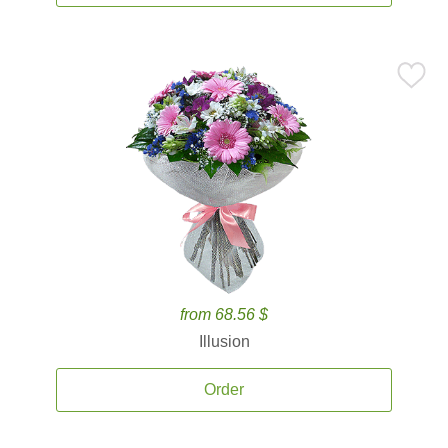
from 68.56 $
Illusion
Order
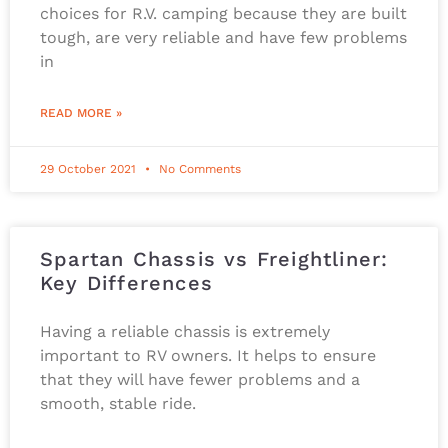
choices for R.V. camping because they are built
tough, are very reliable and have few problems
in
READ MORE »
29 October 2021
No Comments
Spartan Chassis vs Freightliner:
Key Differences
Having a reliable chassis is extremely
important to RV owners. It helps to ensure
that they will have fewer problems and a
smooth, stable ride.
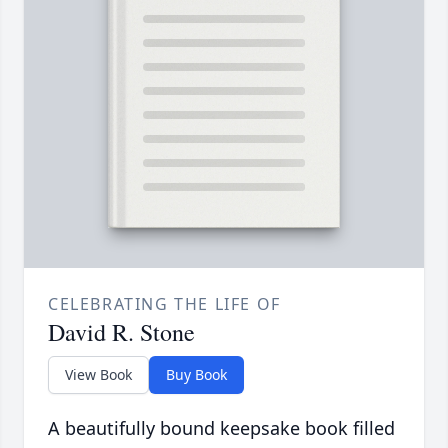
CELEBRATING THE LIFE OF
David R. Stone
View Book
Buy Book
A beautifully bound keepsake book filled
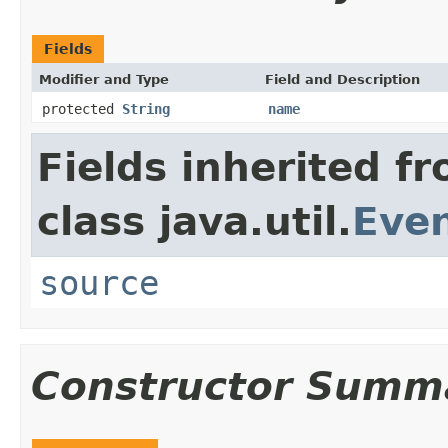
Fields
Modifier and Type
Field and Description
protected
String
name
Fields inherited f
class java.util.
Eve
source
Constructor Summ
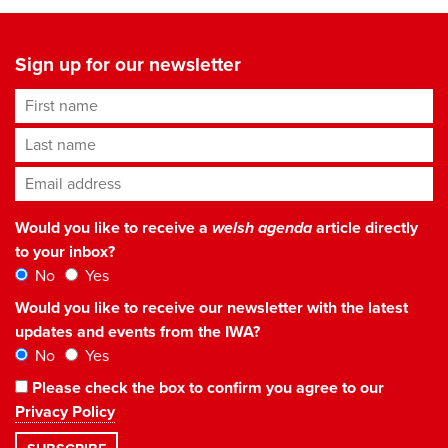
Sign up for our newsletter
First name
Last name
Email address
*
Would you like to receive a
welsh agenda
article directly
to your inbox?
No
Yes
Would you like to receive our newsletter with the latest
updates and events from the IWA?
No
Yes
Please check the box to confirm you agree to our
Privacy Policy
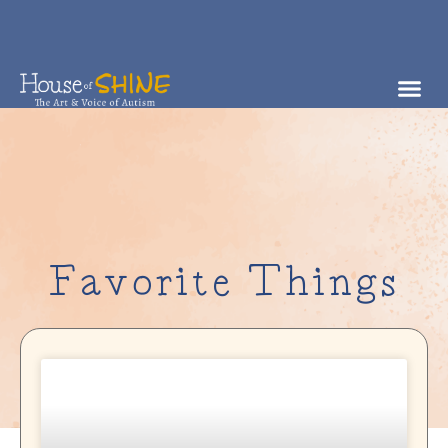
Favorite Things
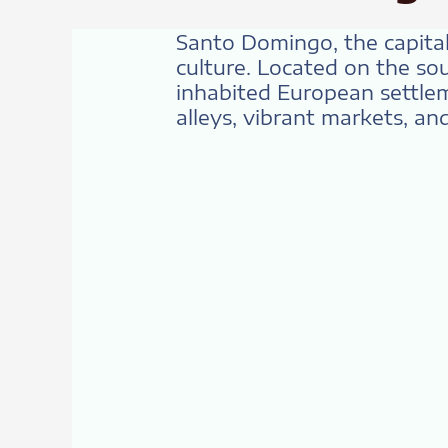
Santo Domingo, the capital 
culture. Located on the so
inhabited European settlem
alleys, vibrant markets, a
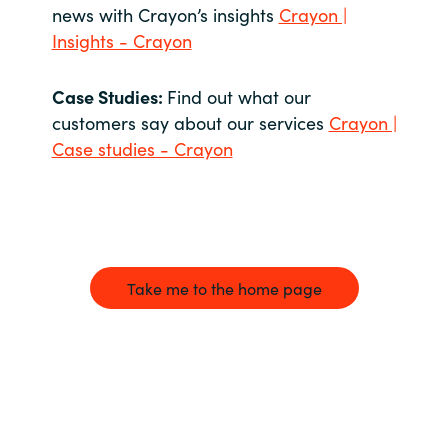
news with Crayon’s insights
Crayon |
Insights - Crayon
Case Studies:
Find out what our
customers say about our services
Crayon |
Case studies - Crayon
Take me to the home page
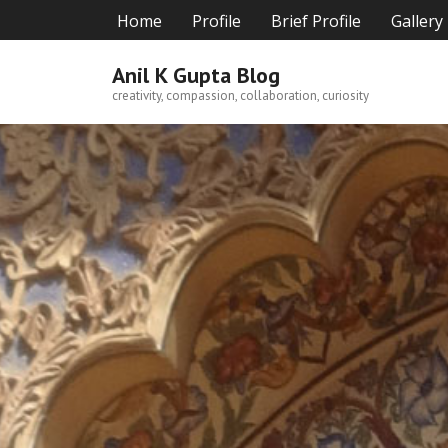
Skip
Home
Profile
Brief Profile
Gallery
to
content
Anil K Gupta Blog
creativity, compassion, collaboration, curiosity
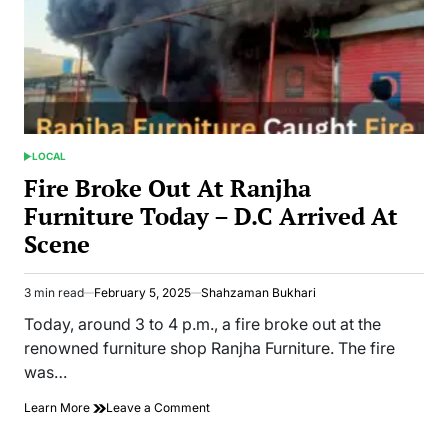
LOCAL
POSTED
IN
Fire Broke Out At Ranjha
Furniture Today – D.C Arrived At
Scene
3 min read
February 5, 2025
Shahzaman Bukhari
Estimated
read
Today, around 3 to 4 p.m., a fire broke out at the
time
renowned furniture shop Ranjha Furniture. The fire
was…
on
Learn More
Leave a Comment
Fire
Broke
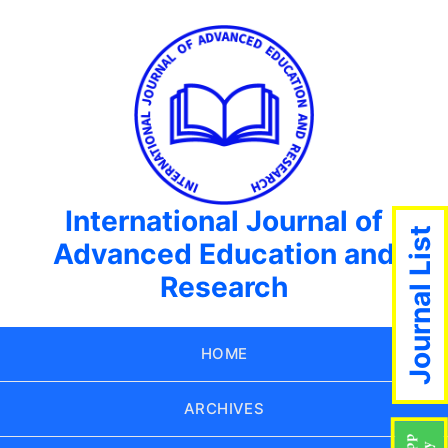
International Journal of
Journal List
Advanced Education and
Research
HOME
ARCHIVES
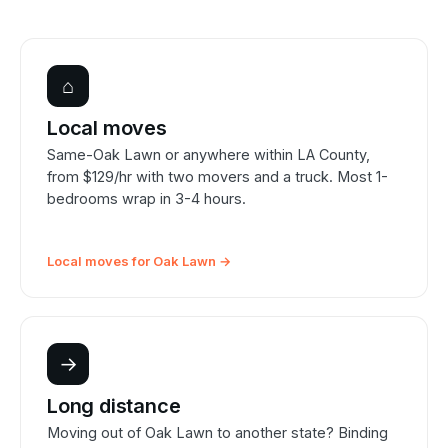
⌂
Local moves
Same-Oak Lawn or anywhere within LA County,
from $129/hr with two movers and a truck. Most 1-
bedrooms wrap in 3-4 hours.
Local moves for Oak Lawn →
→
Long distance
Moving out of Oak Lawn to another state? Binding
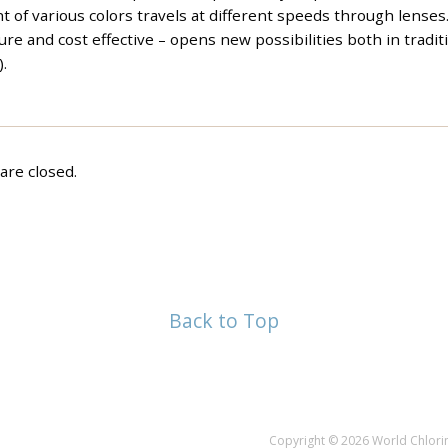
 of various colors travels at different speeds through lenses
re and cost effective – opens new possibilities both in tradit
).
re closed.
Back to Top
Copyright © 2026 World Chlorin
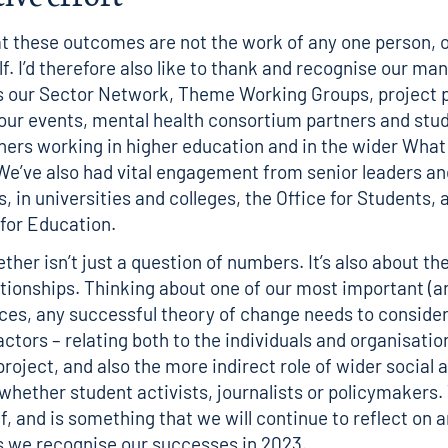
 these outcomes are not the work of any one person, o
f. I’d therefore also like to thank and recognise our ma
s our Sector Network, Theme Working Groups, project 
our events, mental health consortium partners and stud
ers working in higher education and in the wider Wha
e’ve also had vital engagement from senior leaders an
, in universities and colleges, the Office for Students, 
for Education.
ther isn’t just a question of numbers. It’s also about th
ationships. Thinking about one of
our most important (a
rces
, any successful theory of change needs to conside
ctors – relating both to the individuals and organisatio
project, and also the more indirect role of wider social 
 whether student activists, journalists or policymakers.
f, and is something that we will continue to reflect on a
 we recognise our successes in 2023.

= What you are asked to do =
Extract every line from the one with "our events, mental" down to the final line above, both included, exactly as written.

= Output below =
our events, mental health consortium partners and stud
ers working in higher education and in the wider Wha
e’ve also had vital engagement from senior leaders an
, in universities and colleges, the Office for Students, 
for Education.
ther isn’t just a question of numbers. It’s also about th
ationships. Thinking about one of
our most important (a
rces
, any successful theory of change needs to conside
ctors – relating both to the individuals and organisatio
project, and also the more indirect role of wider social 
 whether student activists, journalists or policymakers.
f, and is something that we will continue to reflect on a
 we recognise our successes in 2023.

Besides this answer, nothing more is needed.